Den „Antisemitismus“ als Begriff für „Judeophobie“ oder Judenhass konnte es logischerweise erst geben, nachdem mit der Aufklärung die Menschen in „Rassen“ unterteilt wurden.  Weil es „Rassen“ unter Menschen nicht gab, behalf man sich mit der Linguistik. Denn Sprachfamilien gibt es tatsächlich. So wurden die „Semiten“ geschaffen, um weiterhin den christlich motivierten Judenhass pflegen zu können. Doch ab der Aufklärung waren christliche Hassargumente gegen Juden wie „Gottesmord“ nicht mehr anwendbar.

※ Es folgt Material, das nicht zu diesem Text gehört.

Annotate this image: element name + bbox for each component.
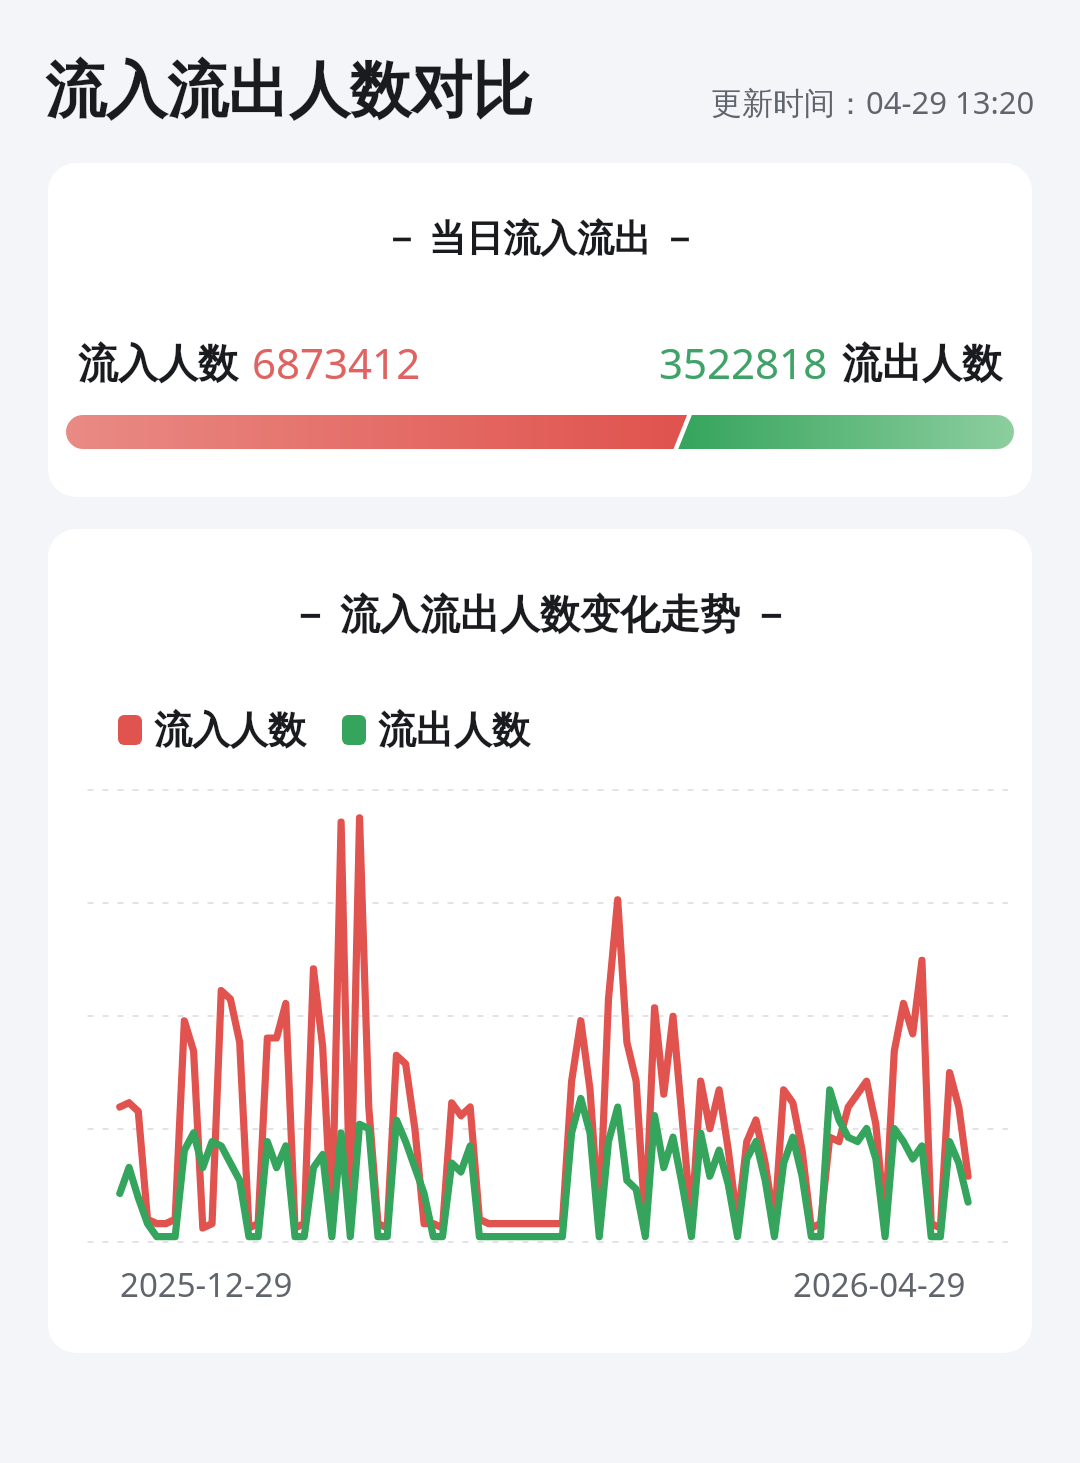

Dass vor 150 Jahren kein einziger Jude Hebräisch sprach, weil Neuhebräisch noch nicht erfunden war, hinderte die Rassenideologen nicht, alle Juden zu „Semiten“ zu erklären. Irrelevant war auch, dass manche Völker offenbar ihre Rasse und damit auch ihre Gene mehrfach auswechselten. Man denke an die Ägypter, die früher mal pharaonisches Ägyptisch sprachen, zeitweilig zum arischen Griechisch wechselten und schließlich mit der arabischen Eroberung zu Semiten wurden.

Wer Judentum, Zionismus und Islam hasst, ist Antisemit, Antizionist oder Islamophob. Kritik am Christentum, an Deutschland oder an der palästinensischen Nationalbewegung wurden noch nicht zur Ideologie erhoben. Deshalb gibt es dafür auch noch nicht die entsprechenden Fachbegriffe.